This would be exceptionally difficult, as oxygen is a basic requirement for
steel making as we have ever known it. Steel is made from iron mixed with
carbon and then heated to melt. Then oxygen is added which burns the excess
carbon into carbon dioxide and reacts with all of the other reactive
contaminants and brings them to the surface where they can be cupped off as
slag. The melt is poured and cooled and you have steel. Early steel processes
used air, blast into the furnace with high powered pumps. Modern steel is made
with purified oxygen from cryogenic processes (and there are even designs
floating around for steel mills which use the turboexpander from the oxygen
processing to help generate electricity to drive the mill).

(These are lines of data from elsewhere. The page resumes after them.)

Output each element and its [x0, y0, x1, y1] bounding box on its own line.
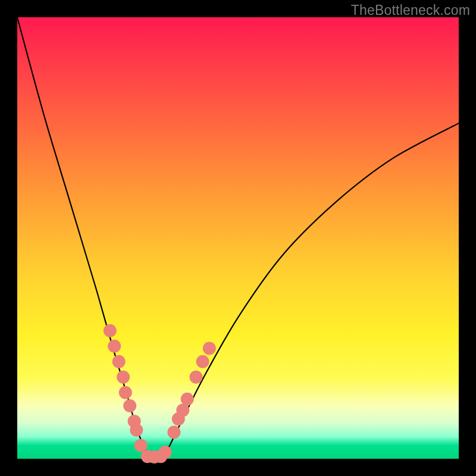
plot-area [17, 17, 459, 459]
curve-marker [196, 355, 209, 368]
curve-marker [203, 342, 216, 355]
curve-marker [119, 386, 132, 399]
curve-marker [130, 424, 143, 437]
curve-marker [159, 446, 172, 459]
curve-markers [104, 324, 216, 464]
curve-marker [123, 399, 136, 412]
curve-marker [167, 426, 180, 439]
curve-marker [134, 439, 148, 452]
chart-stage: TheBottleneck.com [0, 0, 476, 476]
curve-marker [108, 340, 121, 353]
curve-marker [190, 371, 203, 384]
watermark-text: TheBottleneck.com [351, 2, 470, 18]
bottleneck-curve [17, 17, 459, 459]
chart-svg [17, 17, 459, 459]
curve-marker [181, 393, 194, 406]
curve-marker [112, 355, 126, 368]
curve-marker [104, 324, 117, 337]
curve-marker [117, 371, 130, 384]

Without oxygen, you'd have to start with very, very clean iron ore (containing
nothing but iron and whatever you wanted to alloy with the final steel), and
add _exactly_ the right amount of carbon (which is also exceptionally
difficult, since carbon is light and the heat will want to make it sublime
anyway). Odds are such a steel would still contain so much impurity as to
require a second melt in a vacuum arc furnace, which also would dramatically
drive up the cost.

While there might be a future making steel like this in space, I'm not
counting it as very likely in the slightest to happen in this century.

It's much easier to use exceptionally clean oxygen - the mill could use an
oxygen generation process (like a hydrogen peroxide chemical process plant
being added to the mill), or by ultrafiltration of the process oxygen (which
seems more realistic all told).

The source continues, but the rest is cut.